# Difference between revisions of "Truth table proofs"

Truth tables are used to show all possible values that a given logical expression might take.

# Examples

## Definition of AND

The following gives the definition of the logical AND operation.

A B A ∧ B
false false false
false true false
true false false
true true true

## Proof of one of De Morgan's laws

A truth table can also be used to prove a logical identity. The following proves De Morgan's law that ¬ (A ∧ B) is equivalent to (¬ A) ∨ (¬ B). Notice that the truth values for these (the last two columns in the table) are always the same.

A B A ∧ B ¬ (A ∧ B) (¬ A) ∨ (¬ B)
false false false true true
false true false true true
true false false true true
true true true false false

## Disproof of a logical fallacy

Truth tables can also be used to disprove a logical fallacy. For example, one fallacy is to assume the converse of an implication holds. If you know that (A → B) is true, and you know that B is true, the fallacy would be to then conclude that A must also be true. Note that the statement - "if an animal is a mammal then it is also a vertebrate" - is true. If we have an animal that is a vertebrate (for example, a dog), it would be a fallacy to now conclude that the animal must also be a mammal.

We will show that this is a logical fallacy - regardless of the statements A and B, just because we know A → B is true, we should not in general assume the converse is also true. First we remind you that (A → B) is equivalent to ¬ A ∨ B. What we want to look at is the claim: ((A → B) ∧ B) → A. If this expression is always true, then we could rely on the converse to always be used. Let us first simplify the expression. It is equivalent to ((¬ A ∨ B) ∧ B) → A. This is equivalent to ¬ ((¬ A ∨ B) ∧ B) ∨ A. We can keep this formula in mind as we evaluate it's truth value for each possible value of A and B.

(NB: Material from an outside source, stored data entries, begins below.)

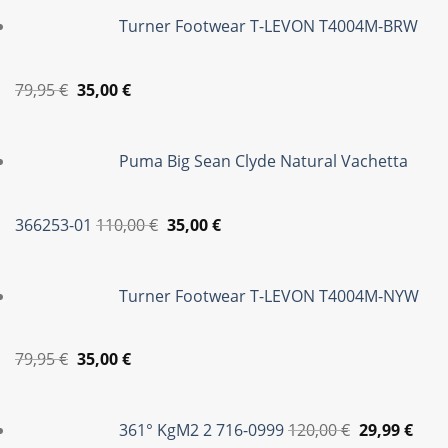
was:
τιμή
Turner Footwear T-LEVON T4004M-BRW
85,00 €.
είναι:
39,95 €.
Original
Η
79,95
€
35,00
€
price
τρέχουσα
was:
τιμή
Puma Big Sean Clyde Natural Vachetta
79,95 €.
είναι:
35,00 €.
Original
Η
366253-01
110,00
€
35,00
€
price
τρέχουσα
was:
τιμή
Turner Footwear T-LEVON T4004M-NYW
110,00 €.
είναι:
35,00 €.
Original
Η
79,95
€
35,00
€
price
τρέχουσα
Original
Η
was:
τιμή
price
τρέ
361° KgM2 2 716-0999
120,00
€
29,99
€
79,95 €.
είναι:
was:
τιμή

Consider this truth table.

A B A → B ((A → B) ∧ B) → A
false false true true
false true true false
true false false true
true true true true

In the second row, we see that the last column is false. This is where we should expect to see a problem - the place where B is true, but we should not be able to conclude that A must also be true. We have shown that we cannot always apply the converse.